Saved data entries:

* * * * * * *

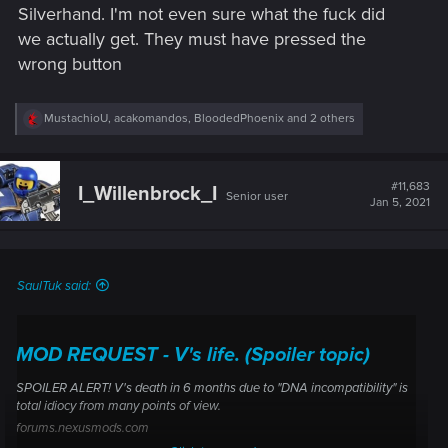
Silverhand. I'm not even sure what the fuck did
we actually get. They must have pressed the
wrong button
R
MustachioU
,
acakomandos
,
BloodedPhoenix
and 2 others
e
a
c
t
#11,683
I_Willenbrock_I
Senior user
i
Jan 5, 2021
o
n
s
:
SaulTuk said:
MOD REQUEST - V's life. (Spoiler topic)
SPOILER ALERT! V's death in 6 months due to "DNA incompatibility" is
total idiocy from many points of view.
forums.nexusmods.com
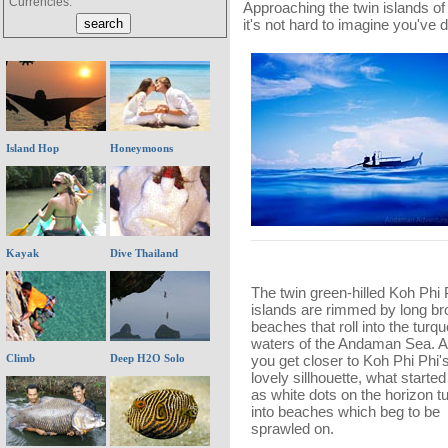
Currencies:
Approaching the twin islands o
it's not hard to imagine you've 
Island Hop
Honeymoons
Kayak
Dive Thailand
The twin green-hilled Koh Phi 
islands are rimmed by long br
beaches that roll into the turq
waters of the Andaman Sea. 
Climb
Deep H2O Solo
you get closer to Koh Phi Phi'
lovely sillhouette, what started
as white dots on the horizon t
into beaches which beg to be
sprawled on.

* * * * * * *

### Requirement
Wherever "twin" turns up in the records, copy the whole line.

### Exercise answer
Approaching the twin islands o
The twin green-hilled Koh Phi 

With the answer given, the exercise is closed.